Fast 8000 Kurzarbeits-Anträge in sechs Wochen
DÜSSELDORF Nein, an eine vergleichbare Situation kann sich Stefan Bunzel nicht erinnern. Seit 22 Jahren kümmert sich der 52-Jährige in der Düsseldorfer Agentur für Arbeit um das Thema Kurzarbeit. Konjunktureinbrüche und Rezessionen hat er erlebt und natürlich die Finanzkrise vor gut zehn Jahren.„Damals gab es ein paar Unternehmen mehr als im Durchschnitt, die mit Hilfe der Kurzarbeit eine drohende Insolvenz abwenden konnten. Aber das, was wir gerade erleben, hat eine andere Dimension“, sagt er.

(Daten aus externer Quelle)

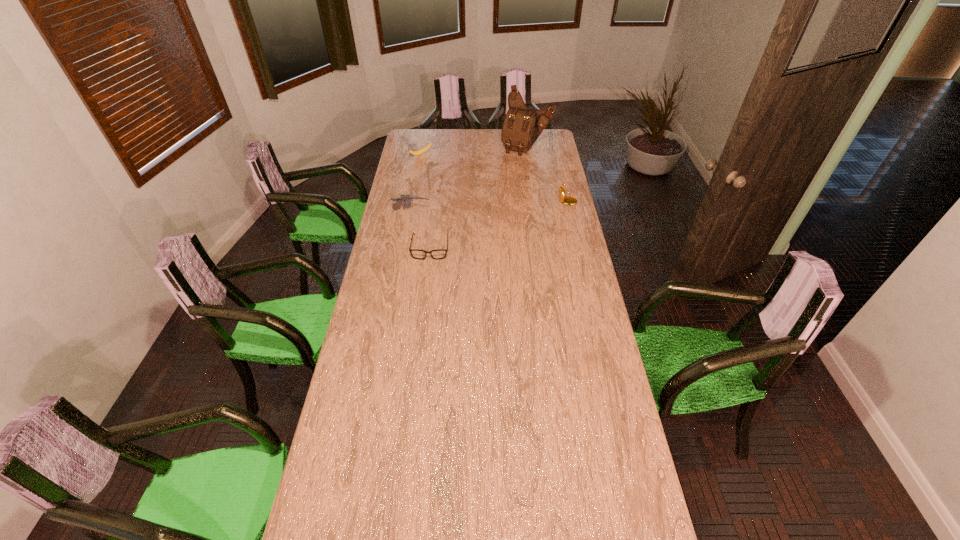 Find the location of `free space that satisfies the following two spatial constraints: 1. on the front side of the banana; 2. on the face of the third nearest object`. free space that satisfies the following two spatial constraints: 1. on the front side of the banana; 2. on the face of the third nearest object is located at coordinates (413, 199).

In Zahlen bedeutet das: Allein im März und April dieses Jahres haben 7798 Düsseldorfer Unternehmen einen möglichen Bedarf an Kurzarbeit angemeldet. Bis zu 180.000 Mitarbeiter können davon betroffen sein. „Nicht in jedem Fall folgt dieser Anzeige auch ein Antrag und nicht in jedem Fall werden die Mitarbeiter komplett nach Hause geschickt, aber dennoch beschreibt die Zahl das Ausmaß der Krise“, sagt Silke Uellendahl, Sprecherin der Düsseldorfer Arbeitsagentur. Und Bunzel ergänzt: „In den letzten Jahren, in denen die Wirtschaft gut lief, hatten wir zwischen 100 und 150 Anzeigen im ganzen Jahr, zuletzt gab es Monate mit nur fünf oder acht Anzeigen.“
Nicht kleckern, sondern klotzen lautet das Motto in den Büros an der Grafenberger Allee. Etwa 20 Kollegen hat Bunzel – normalerweise. Inzwischen sind es 250. Zu den Neuen im Team zählen Mitarbeiter, die sonst Jobs vermitteln oder Schüler bei der Berufswahl unterstützen. „Als es Mitte März so richtig losging, ploppten im Sekundentakt die E-Mails auf“, erinnert sich Bunzel, der froh ist, nun von Kollegen wie Frank Patzwall unterstützt zu werden. Der hat bis vor kurzem Betriebe in ganz Nordrhein-Westfalen geprüft. Ein abwechslungsreicher Job, der mit Dienstfahrten bis nach Ostwestfalen verbunden ist.„Trotzdem habe ich keine Sekunde gezögert, als ich gefragt wurde, ob ich mir einen sofortigen Wechsel in das Kurzarbeiterteam vorstellen kann“, erzählt der gebürtige Essener. Motiviert hat ihn, „in einer nie dagewesenen Krise etwas für diejenigen tun zu können, die auf jede Art von Unterstützung dringend angewiesen sind“. Deshalb hat er sich – wie eine ganze Reihe seiner Kollegen – auch zu den Samstagsschichten gemeldet, die extra gefahren werden. „Wir arbeiten dann von 8 bis 14 Uhr“, ergänzt Bunzel. Deutlich länger wird an denWerktagen gearbeitet. Einige aus dem Team kommen schon morgens um sechs. Patzwall, der in Ratingen wohnt, startet so gegen sieben und bleibt nachmittags meist bis fünf.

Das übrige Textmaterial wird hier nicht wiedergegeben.